Material provided =
▶

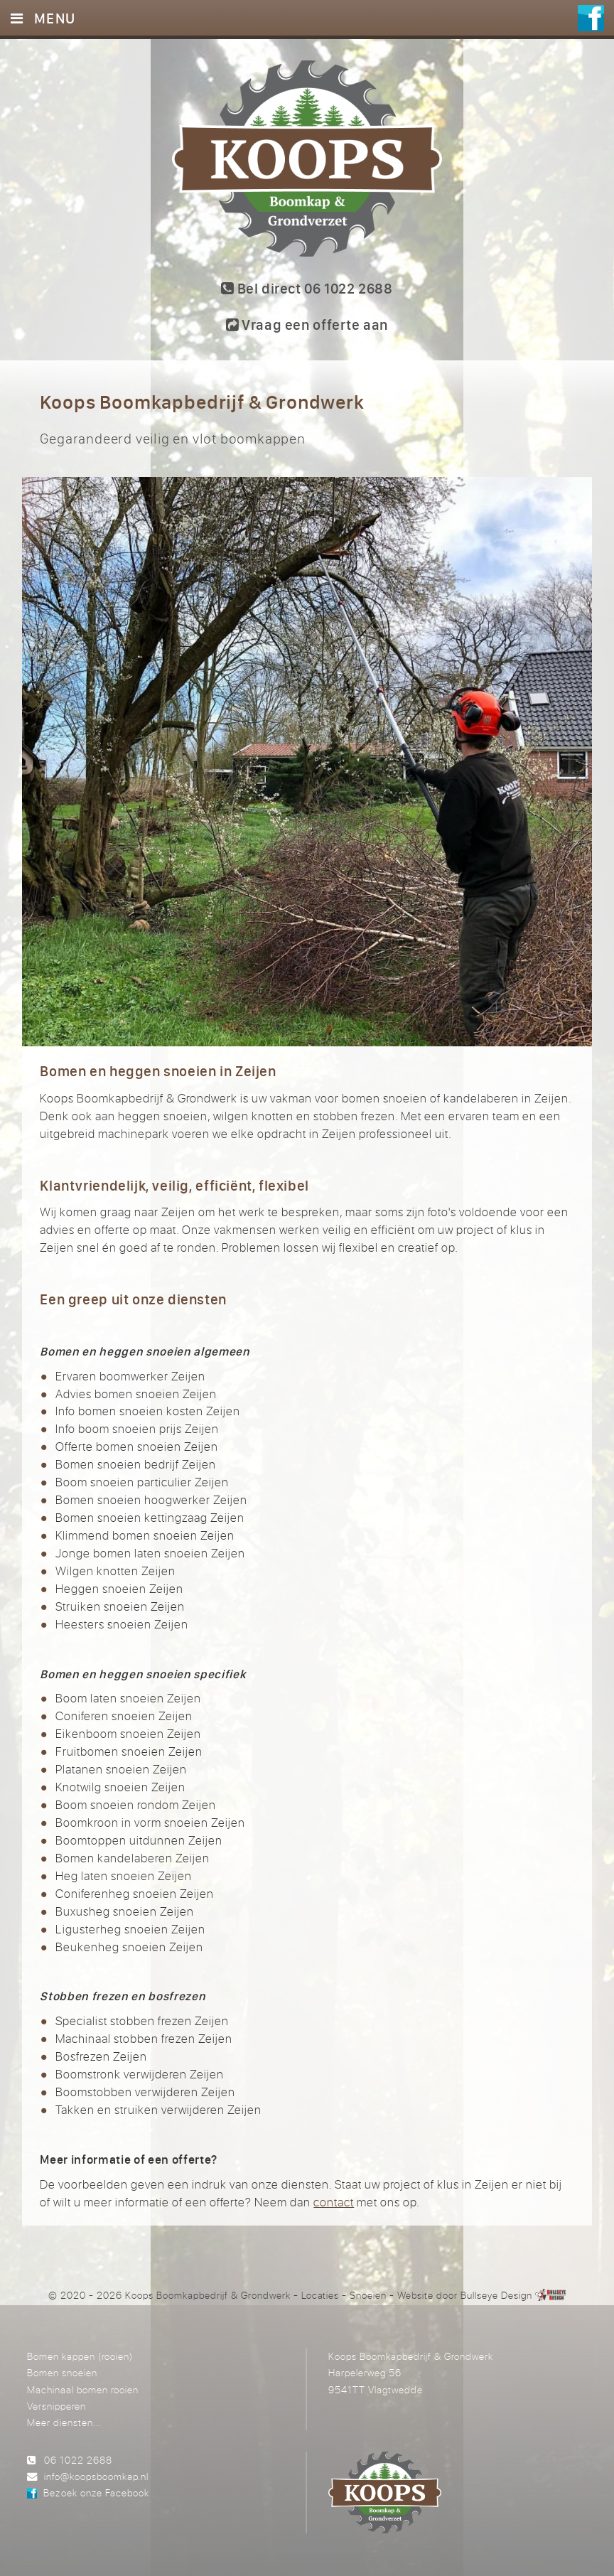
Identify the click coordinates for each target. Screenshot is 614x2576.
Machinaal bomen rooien (83, 2389)
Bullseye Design (496, 2295)
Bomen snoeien (62, 2372)
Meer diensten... (64, 2422)
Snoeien (368, 2295)
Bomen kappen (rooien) (80, 2356)
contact (333, 2202)
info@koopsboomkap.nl (96, 2476)
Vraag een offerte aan (307, 324)
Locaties (320, 2295)
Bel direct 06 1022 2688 (306, 288)
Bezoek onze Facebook (96, 2492)
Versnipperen (56, 2406)
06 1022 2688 (78, 2460)
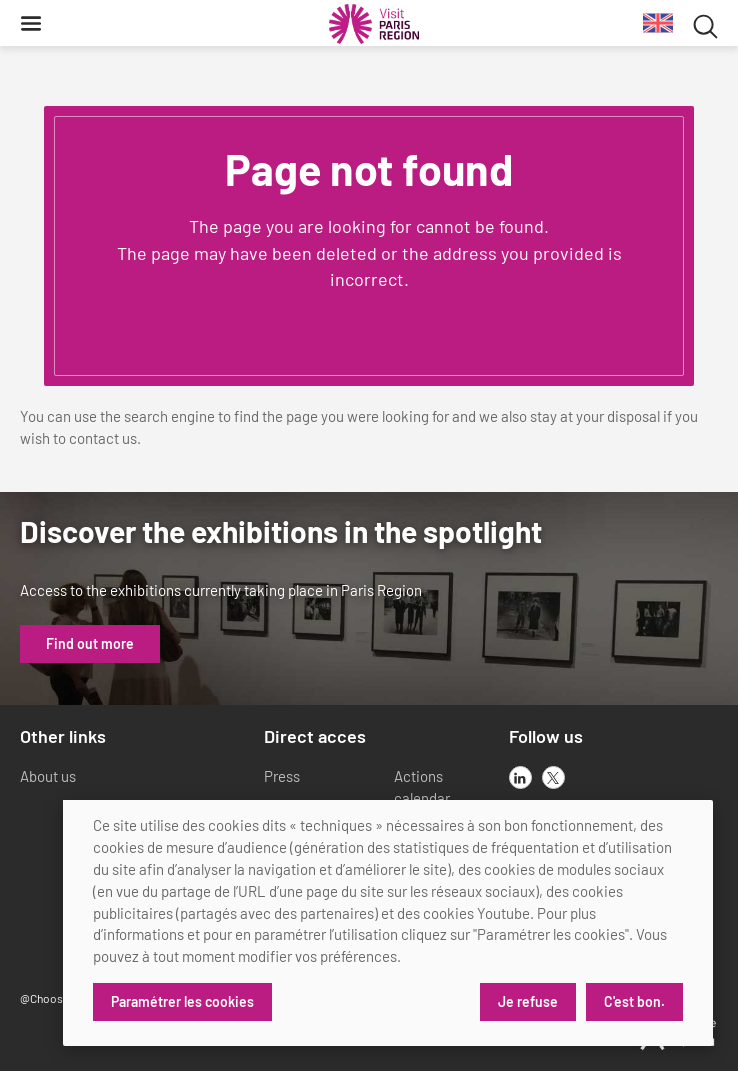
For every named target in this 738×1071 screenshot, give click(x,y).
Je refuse (528, 1001)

◀

Required work =
The line containing "contact (333, 2202)" and every line after it, through the end of the material above, are to be printed exactly; no pictures belong in the output.

Response below =
contact (333, 2202)
info@koopsboomkap.nl (96, 2476)
Vraag een offerte aan (307, 324)
Locaties (320, 2295)
Bel direct 06 1022 2688 (306, 288)
Bezoek onze Facebook (96, 2492)
Versnipperen (56, 2406)
06 1022 2688 (78, 2460)
For every named target in this 738×1071 screenshot, give click(x,y).
Je refuse (528, 1001)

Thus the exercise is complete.